** What is needed **
The expected response is an exact repetition of every record, with images excluded.

Stored items
>>>

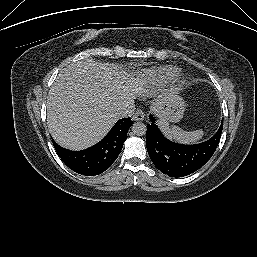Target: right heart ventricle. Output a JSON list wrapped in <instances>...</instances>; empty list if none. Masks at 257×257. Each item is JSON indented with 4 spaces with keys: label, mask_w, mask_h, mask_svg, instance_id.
Segmentation results:
<instances>
[{
    "label": "right heart ventricle",
    "mask_w": 257,
    "mask_h": 257,
    "mask_svg": "<svg viewBox=\"0 0 257 257\" xmlns=\"http://www.w3.org/2000/svg\"><path fill=\"white\" fill-rule=\"evenodd\" d=\"M177 68L171 65L152 69L147 74V86L150 91L157 90L168 84L176 75Z\"/></svg>",
    "instance_id": "right-heart-ventricle-1"
}]
</instances>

<<<

** Answer to the problem **
Target: right heart ventricle. Output a JSON list wrapped in <instances>...</instances>; empty list if none. Masks at 257×257. Each item is JSON indented with 4 spaces with keys: label, mask_w, mask_h, mask_svg, instance_id.
Segmentation results:
<instances>
[{
    "label": "right heart ventricle",
    "mask_w": 257,
    "mask_h": 257,
    "mask_svg": "<svg viewBox=\"0 0 257 257\" xmlns=\"http://www.w3.org/2000/svg\"><path fill=\"white\" fill-rule=\"evenodd\" d=\"M177 68L171 65L152 69L147 74V86L150 91L157 90L168 84L176 75Z\"/></svg>",
    "instance_id": "right-heart-ventricle-1"
}]
</instances>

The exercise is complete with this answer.